The Risotto Lidia Bastianich Says Is Great For Beginner Cooks

Lidia Bastianich — the Italian-American celebrity chef, author, and restaurateur — is full of advice to share with cooks of varying expert levels, including those who are just starting out in the kitchen. If you're a beginner cook and want to try out making a risotto. The chef noted that one of the most significant perks of risotto is just how versatile it is: You can pick and choose what type of protein you want (anything from shrimp to venison and so on and so forth will make for a great risotto) or you could make it completely vegetarian. However, risotto is also a dish that can certainly seem overwhelming and difficult to get just right. So Bastianich has some tips for you, such as which risotto to try first.
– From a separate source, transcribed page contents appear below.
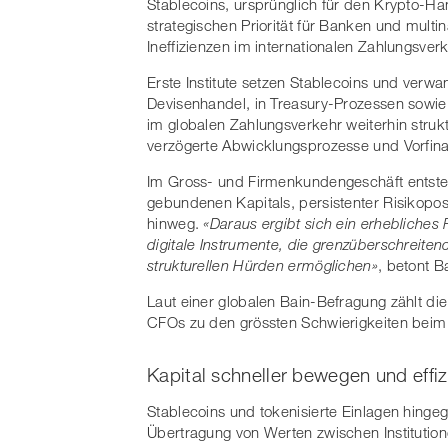
Stablecoins, ursprünglich für den Krypto-H
strategischen Priorität für Banken und multi
Ineffizienzen im internationalen Zahlungsverk
Erste Institute setzen Stablecoins und verwan
Devisenhandel, in Treasury-Prozessen sowie
im globalen Zahlungsverkehr weiterhin stru
verzögerte Abwicklungsprozesse und Vorfin
Im Gross- und Firmenkundengeschäft entste
gebundenen Kapitals, persistenter Risikopos
hinweg.
«Daraus ergibt sich ein erhebliches
digitale Instrumente, die grenzüberschreiten
strukturellen Hürden ermöglichen»
, betont 
Laut einer globalen Bain-Befragung zählt die
CFOs zu den grössten Schwierigkeiten beim 
Kapital schneller bewegen und effiz
Stablecoins und tokenisierte Einlagen hing
Übertragung von Werten zwischen Instituti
During an interview with Tasting Table, the celebrity chef recommended beginner cooks try making risotto alla Milanese, an Italian dish that Bastianich helped popularize in America, as their first risotto dish. Bastianich said, "Risotto alla Milanese is simple, straightforward. I would recommend vegetable risotto. ... Keep it in season. If it [is] fall or summer, butternut squash risotto. It's so delicious." Now that you have a kind of risotto in mind to try your hand at cooking, you can continue to follow Bastianich's advice on how to perfect that risotto. 
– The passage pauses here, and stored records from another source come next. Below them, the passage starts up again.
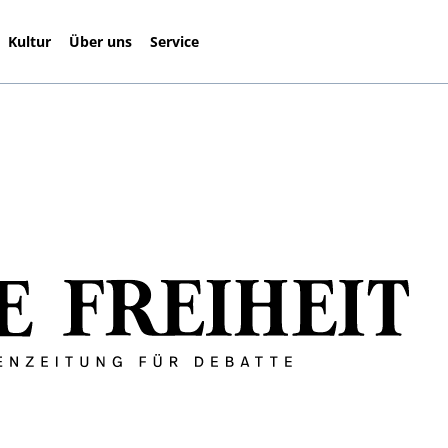
Kultur
Über uns
Service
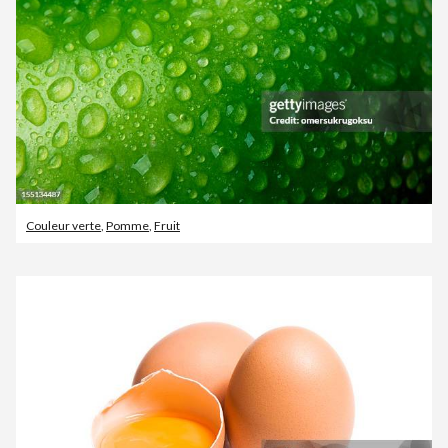
Couleur verte
,
Pomme
,
Fruit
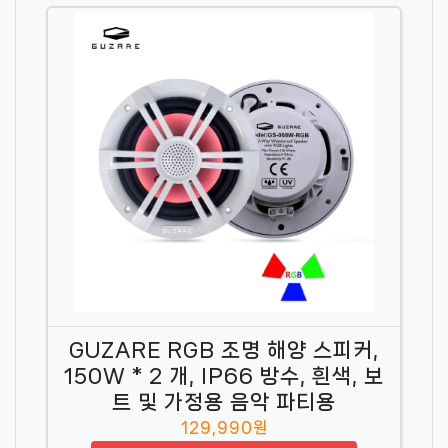
GUZARE RGB 조명 해양 스피커,
150W * 2 개, IP66 방수, 흰색, 보
트 및 가정용 음악 파티용
129,990원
Mastering risotto will help develop your cooking skills

While speaking with Tasting Table, Bastianich explained how process of making risotto ties into practicing your technique in order to perfect a recipe. To begin with, not just any type of rice will do; you have to go with short-grain rice, such as carnaroli or arborio, as it will release the starches and makes the risotto creamy as it cooks. "Then you have to go through the process of toasting, cooking, and coaxing that starch out of the rice ... then slowly [add] a flavorful, hot stock. Bastianich continued, "All of that is a technique that makes the result creamy. The last step [is] mantecare, where you whip up a little bit of butter and cheese, and that brings everything together."

The chef also emphasized the importance of having a good stock. "If you want to keep it vegetarian, you make a good stock with all the leftovers — the top of the leeks, the top of some of the carrots." Then, if you're making the butternut squash risotto that Bastianich recommends, add the squash in once you begin to wet the rice with the stock. "The flavors come at the end when you do the mantecare, when the squash has released its flavors a little bit, and it's always broken down a little bit in the risotto. The rice has made its cream ... Then you put [in] your butter and cheese, and you should have a great risotto."